My snooze expires and the alarm shrieks again. This time I force myself out of bed and it’s one of the hardest things I’ve done in a while. I’m a zombie (the zombie that typically greets my daughter every morning-the zombie that wakes up mere moments before entering her room). But in less than two minutes, the fog lifts. I am up. Getting out of bed was the hardest part. As my sister once coached me, “You just have to get your feet on the floor.”
I make coffee, check my email and cruise social media. I put together my grocery list and pay a couple of bills online. I work out, shower and just finish making my daughter’s breakfast when I hear singing through her monitor. Yep. I accomplished all of the above before my daughter even woke up- checked off all of the items that would admittedly be done in my daughter’s presence, but today they won’t be. Today, I’ll be locked in with my daughter.

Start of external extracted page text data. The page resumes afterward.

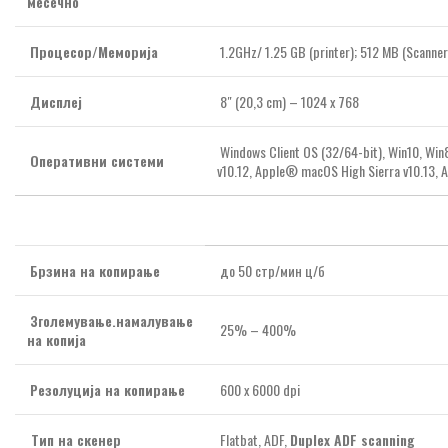
месечно
Процесор/Меморија
1.2GHz/ 1.25 GB (printer); 512 MB (Scanner
Дисплеј
8″ (20,3 cm) – 1024 x 768
Windows Client OS (32/64-bit), Win10, Win8
Оперативни системи
v10.12, Apple® macOS High Sierra v10.13, 
Брзина на копирање
до 50 стр/мин ц/б
Зголемување.намалување
25% – 400%
на копија
Резолуција на копирање
600 х 6000 dpi
Тип на скенер
Flatbat, ADF,
Duplex ADF scanning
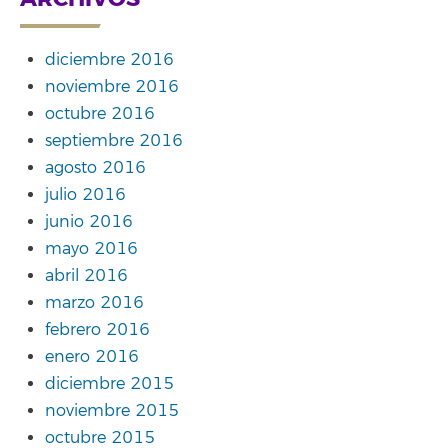
diciembre 2016
noviembre 2016
octubre 2016
septiembre 2016
agosto 2016
julio 2016
junio 2016
mayo 2016
abril 2016
marzo 2016
febrero 2016
enero 2016
diciembre 2015
noviembre 2015
octubre 2015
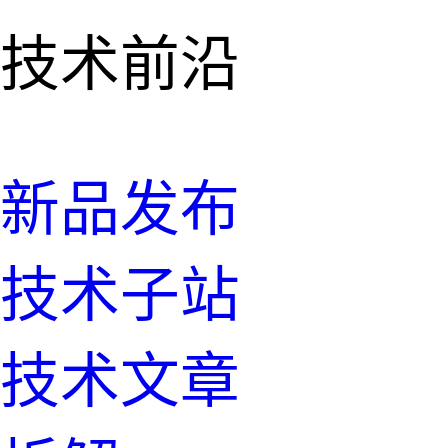
技术前沿
新品发布
技术子站
技术文章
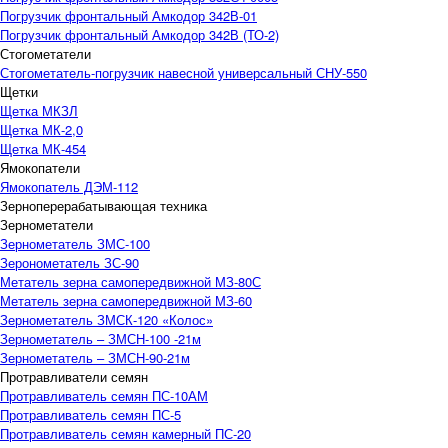
Погрузчик фронтальный Амкодор 342В-01
Погрузчик фронтальный Амкодор 342В (ТО-2)
Стогометатели
Стогометатель-погрузчик навесной универсальный СНУ-550
Щетки
Щетка МКЗЛ
Щетка МК-2,0
Щетка МК-454
Ямокопатели
Ямокопатель ДЭМ-112
Зерноперерабатывающая техника
Зернометатели
Зернометатель ЗМС-100
Зеронометатель ЗС-90
Метатель зерна самопередвижной МЗ-80С
Метатель зерна самопередвижной МЗ-60
Зернометатель ЗМСК-120 «Колос»
Зернометатель – ЗМСН-100 -21м
Зернометатель – ЗМСН-90-21м
Протравливатели семян
Протравливатель семян ПС-10АМ
Протравливатель семян ПС-5
Протравливатель семян камерный ПС-20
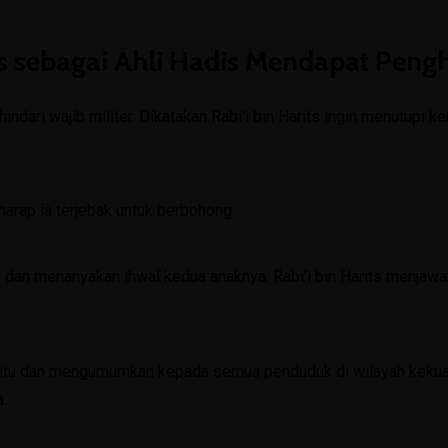
Bimbingan Konseling
Materi BK
its sebagai Ahli Hadis Mendapat Peng
Angket Rencana Studi Lanjut
ari wajib militer. Dikatakan Rabi’i bin Harits ingin menutupi ke
Angket Bullying
Angket Kesiapan Belajar Kelas 7
harap ia terjebak untuk berbohong.
Angket Kebutuhan Peserta Didik Kelas 7
Angket Diagnostik Kelas 8
its dan menanyakan ihwal kedua anaknya. Rabi’i bin Harits menj
Angket Kelas 9
Lembar Evaluasi Layanan Informasi
 itu dan mengumumkan kepada semua penduduk di wilayah kekuas
E-Learning
a.
Kelas VII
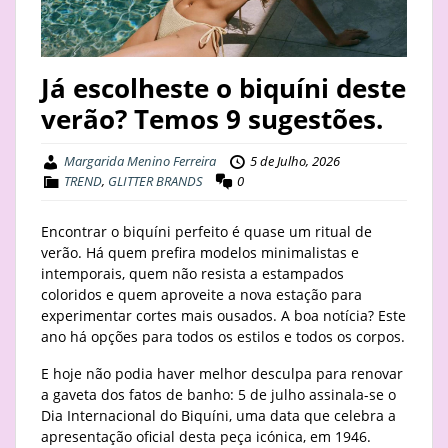
STAY
BUSINESS
Já escolheste o biquíni deste
verão? Temos 9 sugestões.
ABOUT
Margarida Menino Ferreira
5 de Julho, 2026
TREND
,
GLITTER BRANDS
0
Encontrar o biquíni perfeito é quase um ritual de
verão. Há quem prefira modelos minimalistas e
intemporais, quem não resista a estampados
coloridos e quem aproveite a nova estação para
experimentar cortes mais ousados. A boa notícia? Este
ano há opções para todos os estilos e todos os corpos.
E hoje não podia haver melhor desculpa para renovar
a gaveta dos fatos de banho: 5 de julho assinala-se o
Dia Internacional do Biquíni, uma data que celebra a
apresentação oficial desta peça icónica, em 1946.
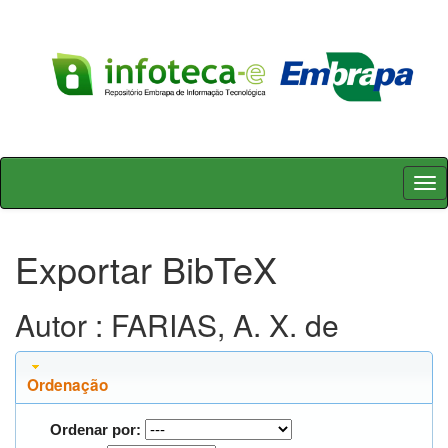
Skip
navigation
Exportar BibTeX
Autor : FARIAS, A. X. de
Ordenação
Ordenar por:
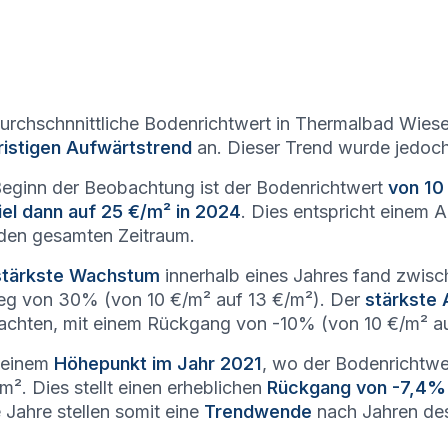
urchschnnittliche Bodenrichtwert in Thermalbad Wies
ristigen Aufwärtstrend
an. Dieser Trend wurde jedoc
Beginn der Beobachtung ist der Bodenrichtwert
von 10
iel dann auf 25 €/m² in 2024
. Dies entspricht einem
den gesamten Zeitraum.
stärkste Wachstum
innerhalb eines Jahres fand zwis
eg von 30% (von 10 €/m² auf 13 €/m²). Der
stärkste 
chten, mit einem Rückgang von -10% (von 10 €/m² au
seinem
Höhepunkt im Jahr 2021
, wo der Bodenrichtwer
m². Dies stellt einen erheblichen
Rückgang von -7,4%
 Jahre stellen somit eine
Trendwende
nach Jahren des 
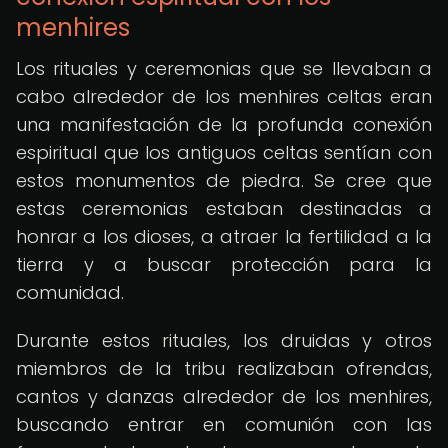
menhires
Los rituales y ceremonias que se llevaban a
cabo alrededor de los menhires celtas eran
una manifestación de la profunda conexión
espiritual que los antiguos celtas sentían con
estos monumentos de piedra. Se cree que
estas ceremonias estaban destinadas a
honrar a los dioses, a atraer la fertilidad a la
tierra y a buscar protección para la
comunidad.
Durante estos rituales, los druidas y otros
miembros de la tribu realizaban ofrendas,
cantos y danzas alrededor de los menhires,
buscando entrar en comunión con las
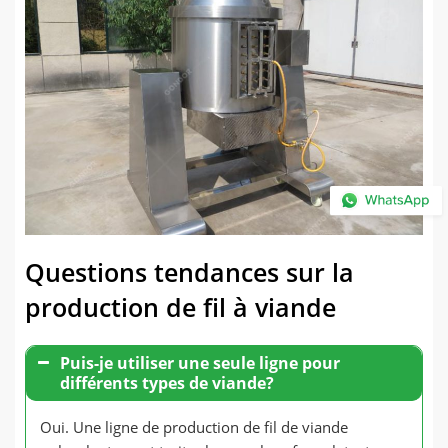
Questions tendances sur la
production de fil à viande
Puis-je utiliser une seule ligne pour
différents types de viande?
Oui. Une ligne de production de fil de viande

I scoop her out of her crib, undistracted and awake. I consciously note how much better I am without a workout or house chores looming over me. I mean, what if I had gotten up at 5:00? (note: I will never get up at 5:00). Who knows what else might have been accomplished? This feels GREAT. I just set a whole new tone for my (our) day. I am present with my daughter and I’m much more fun. I’m not thinking about about when I can sneak in a workout or empty the dishwasher (which can’t be done in my toddler’s presence because I value her limbs too much and she gets all up in there).
A few hours later, I lay her down for her nap and it hits me that this would be the time I would typically work out- but it’s done. I have so much time on my hands! I decide to organize my pots and pans, mop the floor and change out some lightbulbs. I even descale the Keurig (which has been put off for longer than what is probably safe). Today, I am SUPERMOM and it’s all because I gave myself an extra 90 minutes.
I did not think this would be for me. I choose sleep over everything. Everything. I questioned how I could ever forgo an extra hour of precious sleep when I didn’t have to. But, today I actually have more energy than I do when I sleep in until the moment my daughter does.
Today, I didn’t just set an alarm. I set the tone for my entire day…and I mommed SO hard.